Толя достает аптечную баночку, отковыривает крышку, высыпает на ладонь немного черного чаю. Ветер сметает чаинки на доски набережной. Ничего, в баночке есть еще. Пожевать чайных листьев, они убивают запах вина – и домой, там Оля ждет, не ложится. Зайти еще только купить цветов – за углом круглосуточный магазин.

В первые месяцы в Америке искал любые подработки, посуду в ресторанах мыл по ночам, а жена у него без цветов не сидела. Мать, помнится, срезанных цветов не любила, называла зряшной тратой, говорила: «Без брюк, но с тросточкой в руке». И еще говорила: «Так они и жили, дом продали, а ворота купили». У нее на каждый случай находилась поговорка, но чаще всего она говорила: «Все ничего, лишь бы не было войны».

Сорок третий год, двухэтажные бараки на окраине Сталино – так тогда звался Донецк. Керосинная лавка, немецкие мотоциклисты. За железной дорогой базар, оттуда Толя с мамой приносят хлеб, картошку, изредка шматочек сала или пол-литра молока на дне бидона.

В первое время как немцы заняли город, денег на базаре не брали, продукты меняли только на вещи. Потом стали принимать советские купюры и мелочь. В сорок втором немцы напечатали карбованцев, но мелкие деньги ходили прежние: монеты с советским серпом и молотом, желтые рубли, зеленые трехрублевки. Больше всего Толе нравились трешки: на них нарисованы красноармейцы с винтовками и в касках. Мама всегда давала ему полюбоваться, когда попадались трешки.

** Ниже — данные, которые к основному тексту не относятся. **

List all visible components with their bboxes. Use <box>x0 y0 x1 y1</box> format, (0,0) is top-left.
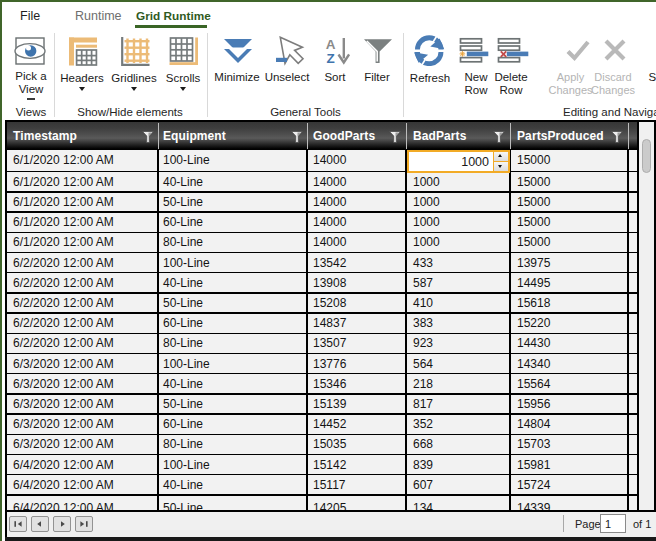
svg-text:A: A <box>326 37 336 52</box>
svg-text:Z: Z <box>326 51 334 66</box>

– Это они нас освобождать идут, – бормотал Толя, разглаживая купюру на колене. – К нам они идут, все вместе, много их: раз-два, раз-два… и папа с ними!

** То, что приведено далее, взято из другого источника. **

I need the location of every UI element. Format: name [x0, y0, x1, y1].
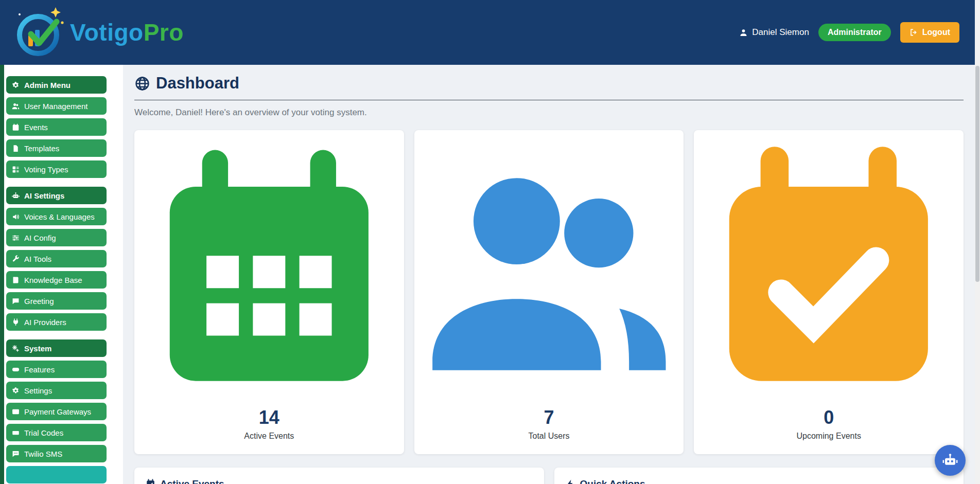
app-header: VotigoPro Daniel Siemon Administrator Lo…: [0, 0, 975, 65]
sidebar-item-label: AI Tools: [24, 255, 51, 263]
sidebar-header-label: AI Settings: [24, 191, 64, 200]
sidebar-item-voting-types[interactable]: Voting Types: [6, 160, 107, 178]
sidebar-section-ai-settings: AI Settings Voices & Languages AI Config…: [6, 187, 107, 331]
sms-icon: [12, 450, 20, 458]
user-name: Daniel Siemon: [752, 27, 809, 38]
welcome-text: Welcome, Daniel! Here's an overview of y…: [134, 107, 964, 118]
sign-out-icon: [909, 28, 918, 37]
page-title: Dashboard: [156, 74, 239, 93]
credit-card-icon: [12, 408, 20, 416]
sidebar-item-label: Trial Codes: [24, 428, 63, 437]
stat-value: 7: [419, 407, 679, 428]
sidebar-header-system: System: [6, 339, 107, 357]
stat-card-total-users: 7 Total Users: [414, 130, 684, 454]
title-divider: [134, 100, 964, 100]
calendar-icon: [12, 123, 20, 131]
scrollbar-thumb[interactable]: [975, 66, 979, 282]
sidebar-item-features[interactable]: Features: [6, 361, 107, 378]
sidebar-item-greeting[interactable]: Greeting: [6, 292, 107, 310]
calendar-check-icon: [699, 144, 958, 403]
sidebar-item-payment-gateways[interactable]: Payment Gateways: [6, 403, 107, 420]
logout-label: Logout: [922, 28, 950, 37]
panel-title: Quick Actions: [580, 478, 645, 484]
person-icon: [739, 28, 748, 37]
logout-button[interactable]: Logout: [900, 22, 959, 43]
brand-secondary: Pro: [144, 19, 184, 46]
role-badge: Administrator: [818, 24, 891, 41]
users-icon: [419, 144, 679, 403]
chat-assistant-button[interactable]: [935, 445, 966, 476]
robot-icon: [12, 192, 20, 200]
header-user-area: Daniel Siemon Administrator Logout: [739, 22, 959, 43]
main-content: Dashboard Welcome, Daniel! Here's an ove…: [123, 65, 975, 484]
sidebar-item-label: Events: [24, 123, 48, 132]
sidebar-header-label: Admin Menu: [24, 81, 71, 89]
file-icon: [12, 145, 20, 152]
sidebar-item-label: AI Providers: [24, 318, 66, 327]
brand-primary: Votigo: [70, 19, 144, 46]
gear-icon: [12, 81, 20, 89]
current-user: Daniel Siemon: [739, 27, 809, 38]
sidebar-item-twilio-sms[interactable]: Twilio SMS: [6, 445, 107, 462]
sidebar-item-label: Twilio SMS: [24, 450, 62, 458]
gears-icon: [12, 345, 20, 352]
panels-row: Active Events Event Name Template Date A…: [134, 468, 964, 484]
stat-cards: 14 Active Events 7 Total Users 0 Upcomin…: [134, 130, 964, 454]
stat-card-active-events: 14 Active Events: [134, 130, 404, 454]
votigo-logo-icon: [11, 4, 68, 61]
speaker-icon: [12, 213, 20, 221]
sidebar-item-label: Settings: [24, 386, 52, 395]
gear-icon: [12, 387, 20, 395]
stat-label: Total Users: [419, 432, 679, 441]
plug-icon: [12, 318, 20, 326]
sidebar-section-system: System Features Settings Payment Gateway…: [6, 339, 107, 483]
ballot-icon: [12, 166, 20, 173]
stat-card-upcoming-events: 0 Upcoming Events: [694, 130, 964, 454]
sidebar-header-ai-settings: AI Settings: [6, 187, 107, 204]
toggle-icon: [12, 366, 20, 373]
sidebar-item-events[interactable]: Events: [6, 118, 107, 136]
calendar-icon: [139, 144, 399, 403]
sidebar-item-trial-codes[interactable]: Trial Codes: [6, 424, 107, 441]
lightning-icon: [566, 479, 575, 484]
sidebar-item-settings[interactable]: Settings: [6, 382, 107, 399]
wrench-icon: [12, 255, 20, 263]
panel-title: Active Events: [160, 478, 224, 484]
stat-label: Upcoming Events: [699, 432, 958, 441]
sidebar-item-ai-config[interactable]: AI Config: [6, 229, 107, 246]
sidebar-item-voices-languages[interactable]: Voices & Languages: [6, 208, 107, 225]
sidebar-item-label: Voting Types: [24, 165, 68, 174]
brand-name: VotigoPro: [70, 19, 184, 46]
sidebar-item-label: AI Config: [24, 234, 56, 242]
sidebar-header-admin-menu: Admin Menu: [6, 76, 107, 94]
scrollbar[interactable]: [975, 0, 980, 484]
sidebar-item-user-management[interactable]: User Management: [6, 97, 107, 115]
active-events-header: Active Events: [134, 468, 544, 484]
sidebar-item-label: Greeting: [24, 297, 54, 306]
sidebar-item-label: Features: [24, 365, 55, 374]
sidebar-item-label: Payment Gateways: [24, 407, 91, 416]
sidebar-item-ai-tools[interactable]: AI Tools: [6, 250, 107, 267]
page-title-row: Dashboard: [134, 74, 964, 93]
sliders-icon: [12, 234, 20, 242]
sidebar-section-admin-menu: Admin Menu User Management Events Templa…: [6, 76, 107, 178]
ticket-icon: [12, 429, 20, 437]
sidebar-item-partial[interactable]: [6, 466, 107, 483]
brand-logo[interactable]: VotigoPro: [11, 4, 184, 61]
calendar-check-icon: [146, 479, 155, 484]
sidebar-item-ai-providers[interactable]: AI Providers: [6, 313, 107, 331]
stat-label: Active Events: [139, 432, 399, 441]
sidebar-item-templates[interactable]: Templates: [6, 139, 107, 157]
globe-icon: [134, 76, 150, 92]
sidebar-header-label: System: [24, 344, 51, 353]
quick-actions-panel: Quick Actions New Event Templates Voting…: [554, 468, 964, 484]
sidebar-item-label: Voices & Languages: [24, 212, 95, 221]
sidebar-item-knowledge-base[interactable]: Knowledge Base: [6, 271, 107, 289]
book-icon: [12, 276, 20, 284]
chat-icon: [12, 297, 20, 305]
stat-value: 0: [699, 407, 958, 428]
active-events-panel: Active Events Event Name Template Date A…: [134, 468, 544, 484]
users-icon: [12, 102, 20, 110]
sidebar-item-label: Templates: [24, 144, 59, 153]
sidebar: Admin Menu User Management Events Templa…: [0, 65, 123, 484]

Отец воевал на фронте, писем от него не было – да какие письма, оккупация же. Но мама все равно заглядывала в почтовый ящик и закрывала жестяную крышку осторожно, будто боясь потревожить зародыш будущего письма, незаметно зреющий в темноте у ящика внутри.

Ребята во дворе говорили: наши уже освободили Краснодар и Харьков. К середине марта земля посредине двора тоже освободилась, не от немцев, так от снега, и просохла немного, стало можно играть в расшибалочку. Шла первая в этом году игра. Толя пробегал мимо: мама послала на соседнюю улицу отдать долг, полтора рубля мелочью в завязанном на двойной узел носовом платке. Остановился посмотреть, и сам не понял, как развязал зубами платок и поставил на кон все деньги. Риск был невелик, Толя бросал биту не хуже старших, хотя ему только что исполнилось семь. Но в тот раз не повезло: пришлый Рожа из бандитского двора с первого броска попал в казенку, сгреб выигрыш и повернулся уходить. Ребята его не пускали, кричали, что так не делают, пусть играет дальше! Рожа всех растолкал и ушел в свой двор. Туда соваться не стали, пошумели и принялись гонять в казаки-разбойники.

Толя с ними не играл. Домой тоже не шел, бродил по улицам, вглядывался в замусоренную землю – если хорошо искать, можно найти оброненные кем-то деньги. Даже помолился на всякий случай:

– Господи, если ты есть, пожалуйста, помоги мне найти полтора рубля!

Именно полтора – лишнего не просил, так скорее исполнится. Но денег на земле не было, и Толя бродил и бродил по улицам, тоскливо и долго, до самых сумерек. Он не боялся наказания – бить его некому, отец на фронте, а мать жалела.

Домой пришел, когда уже начинало темнеть. Стоял в дверях, смотрел в пол.